The enthalpy (heat effects) of melting and solidification of samples—PCM in prepared samples—were measured. The enthalpy is demonstrated by the peak areas (yellow areas) in Figure 8 and Figure 9. The first observed deviation (at 10 °C) from the base line was taken as the start of the melting and the end of the peak (35 °C) denotes the end of the melting process as presented on the DSC curve of pure PCM (Figure 8). The same procedure for peak area evaluation was used for the cooling process. The first observed deviation (at 21 °C) from the base line was taken as the start of the solidification and the end of the peak (6 °C) denotes the end of the solidification process as presented on the DSC curve of the pure PCM (Figure 9). Mean values of enthalpy of melting (from two heating runs) and solidification (from two cooling runs) were calculated. The mean values of start and end of melting and solidification were obtained.

2.3.7. Single-Flame Source Fire Test

The ignitability of samples subjected to direct impingement of flame was measured by a single-flame source test in a combustion chamber. Two horizontal axes were marked on the exposed surfaces of the samples. The first axis was 40 mm from the bottom edge of the sample. The second axis was at a distance of 150 mm from the first axis. The first axis determined where the flame of the gas burner touched the surface of the measured sample. The flame height was set at 20 mm, then the gas burner was tilted 45° with respect to the vertical axis (Figure 10). The samples were exposed to flame for 30 s. During the test, it was recorded whether ignition occurred and whether the flame front exceeded the second axis, as well as the time at which this occurred. The physical behavior of the test samples was observed during the test [51]. First, the samples with the highest PCM proportion (S6, S7, and R4) were measured, and if these samples passed this test, the samples with the lower PCM proportion would also pass.

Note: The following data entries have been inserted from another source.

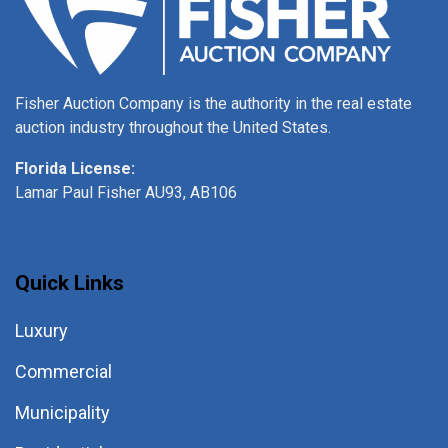
Fisher Auction Company is the authority in the real estate
auction industry throughout the United States.
Florida License:
Lamar Paul Fisher AU93, AB106
Quick Links
Luxury
Commercial
Municipality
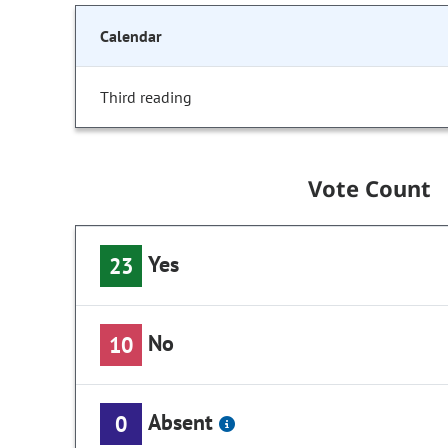
Calendar
Third reading
Vote Count
Yes
23
No
10
Absent
0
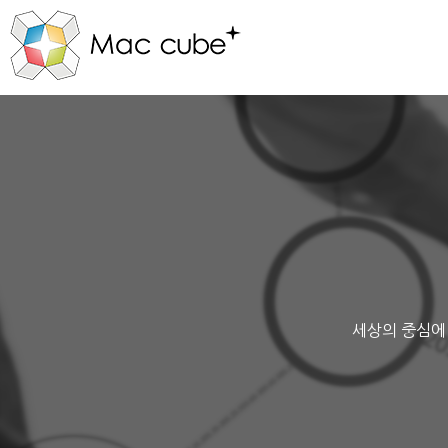
세상의 중심에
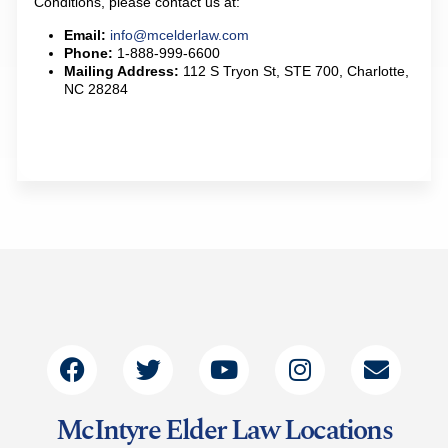
Conditions, please contact us at:
Email:
info@mcelderlaw.com
Phone:
1-888-999-6600
Mailing Address:
112 S Tryon St, STE 700, Charlotte,
NC 28284
McIntyre Elder Law Locations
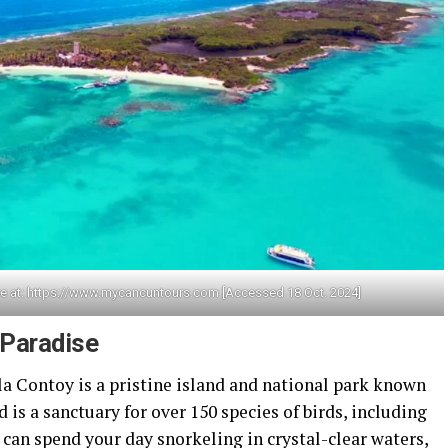
le at: https://www.mycancuntours.com [Accessed 18 Oct. 2024]
 Paradise
sla Contoy is a pristine island and national park known
nd is a sanctuary for over 150 species of birds, including
u can spend your day snorkeling in crystal-clear waters,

2.3.8. Gross Heat of Combustion

The gross heat of combustion (calorific value) Q_PCS (MJ·kg⁻¹) was measured in an oxygen bomb calorimeter IKA C 200. The measurement was performed under standardized isoperibolic conditions, at constant volume, and in an oxygen atmosphere. The test sample was burned in a bomb calorimeter using the crucible method, and the gross heat of combustion was calculated on the basis of the observed temperature rise, taking into account the heat loss and the latent heat of water vaporization [55]. As gypsum and sand are non-flammable, only the gross heat of combustion of the pure PCM was measured (Figure 11). PCM is a fine powder; the sample was compressed with an IKA pelleting press prior to measurement. The mass of the samples was approximately 0.50 g. The gross heat of combustion of the other samples was calculated from the measured value according to the percentage of PCM in the mixture.

3. Results and Discussion

Each test was carried out according to standards for several samples. The average of the measured values was calculated. The average values of the quantities are given in

Table 3. Mechanical properties of the S set.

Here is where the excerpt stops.